Work task =>
The lines wanted run from the first one below through the one with "Ini contoh widget". Return them exactly.

──────── Extracted data

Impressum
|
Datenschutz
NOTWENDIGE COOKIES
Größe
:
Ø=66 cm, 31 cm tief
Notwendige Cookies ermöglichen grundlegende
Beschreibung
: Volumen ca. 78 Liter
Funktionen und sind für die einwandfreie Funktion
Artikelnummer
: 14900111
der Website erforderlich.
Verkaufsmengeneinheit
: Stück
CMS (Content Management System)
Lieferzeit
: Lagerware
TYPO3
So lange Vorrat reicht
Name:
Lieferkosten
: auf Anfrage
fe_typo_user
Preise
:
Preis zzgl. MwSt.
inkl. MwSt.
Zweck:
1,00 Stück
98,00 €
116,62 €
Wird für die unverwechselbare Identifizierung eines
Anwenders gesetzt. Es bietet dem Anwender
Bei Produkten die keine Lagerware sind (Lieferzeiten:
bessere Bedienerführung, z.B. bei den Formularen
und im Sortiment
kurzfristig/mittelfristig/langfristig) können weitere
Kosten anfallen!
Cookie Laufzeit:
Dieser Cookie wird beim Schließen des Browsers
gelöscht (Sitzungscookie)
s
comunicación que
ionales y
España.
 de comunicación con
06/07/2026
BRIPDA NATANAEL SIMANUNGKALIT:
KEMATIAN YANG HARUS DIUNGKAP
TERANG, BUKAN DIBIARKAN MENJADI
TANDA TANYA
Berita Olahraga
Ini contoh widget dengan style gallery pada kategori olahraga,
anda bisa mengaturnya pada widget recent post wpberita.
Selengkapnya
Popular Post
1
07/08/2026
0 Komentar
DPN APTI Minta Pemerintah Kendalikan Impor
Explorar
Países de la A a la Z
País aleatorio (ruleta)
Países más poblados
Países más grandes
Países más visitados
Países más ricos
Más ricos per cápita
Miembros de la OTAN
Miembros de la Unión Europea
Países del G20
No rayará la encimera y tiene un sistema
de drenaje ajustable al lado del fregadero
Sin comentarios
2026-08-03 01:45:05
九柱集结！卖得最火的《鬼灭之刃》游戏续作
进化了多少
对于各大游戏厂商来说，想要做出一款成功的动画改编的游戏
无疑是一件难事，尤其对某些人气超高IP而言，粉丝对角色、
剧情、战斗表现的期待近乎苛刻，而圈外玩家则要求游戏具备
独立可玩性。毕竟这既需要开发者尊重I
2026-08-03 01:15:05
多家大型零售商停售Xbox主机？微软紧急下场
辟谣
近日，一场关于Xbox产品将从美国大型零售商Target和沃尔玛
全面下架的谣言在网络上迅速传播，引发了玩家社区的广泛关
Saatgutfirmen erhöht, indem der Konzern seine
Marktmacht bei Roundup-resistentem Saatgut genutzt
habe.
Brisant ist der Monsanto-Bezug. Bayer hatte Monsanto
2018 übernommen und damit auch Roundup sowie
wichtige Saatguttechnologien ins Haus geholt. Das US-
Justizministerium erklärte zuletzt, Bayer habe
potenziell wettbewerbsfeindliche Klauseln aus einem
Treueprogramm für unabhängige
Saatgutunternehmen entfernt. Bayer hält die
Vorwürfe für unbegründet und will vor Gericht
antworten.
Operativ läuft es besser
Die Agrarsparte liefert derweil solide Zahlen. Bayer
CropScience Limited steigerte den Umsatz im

────────────────

Response =>
Impressum
|
Datenschutz
NOTWENDIGE COOKIES
Größe
:
Ø=66 cm, 31 cm tief
Notwendige Cookies ermöglichen grundlegende
Beschreibung
: Volumen ca. 78 Liter
Funktionen und sind für die einwandfreie Funktion
Artikelnummer
: 14900111
der Website erforderlich.
Verkaufsmengeneinheit
: Stück
CMS (Content Management System)
Lieferzeit
: Lagerware
TYPO3
So lange Vorrat reicht
Name:
Lieferkosten
: auf Anfrage
fe_typo_user
Preise
:
Preis zzgl. MwSt.
inkl. MwSt.
Zweck:
1,00 Stück
98,00 €
116,62 €
Wird für die unverwechselbare Identifizierung eines
Anwenders gesetzt. Es bietet dem Anwender
Bei Produkten die keine Lagerware sind (Lieferzeiten:
bessere Bedienerführung, z.B. bei den Formularen
und im Sortiment
kurzfristig/mittelfristig/langfristig) können weitere
Kosten anfallen!
Cookie Laufzeit:
Dieser Cookie wird beim Schließen des Browsers
gelöscht (Sitzungscookie)
s
comunicación que
ionales y
España.
 de comunicación con
06/07/2026
BRIPDA NATANAEL SIMANUNGKALIT:
KEMATIAN YANG HARUS DIUNGKAP
TERANG, BUKAN DIBIARKAN MENJADI
TANDA TANYA
Berita Olahraga
Ini contoh widget dengan style gallery pada kategori olahraga,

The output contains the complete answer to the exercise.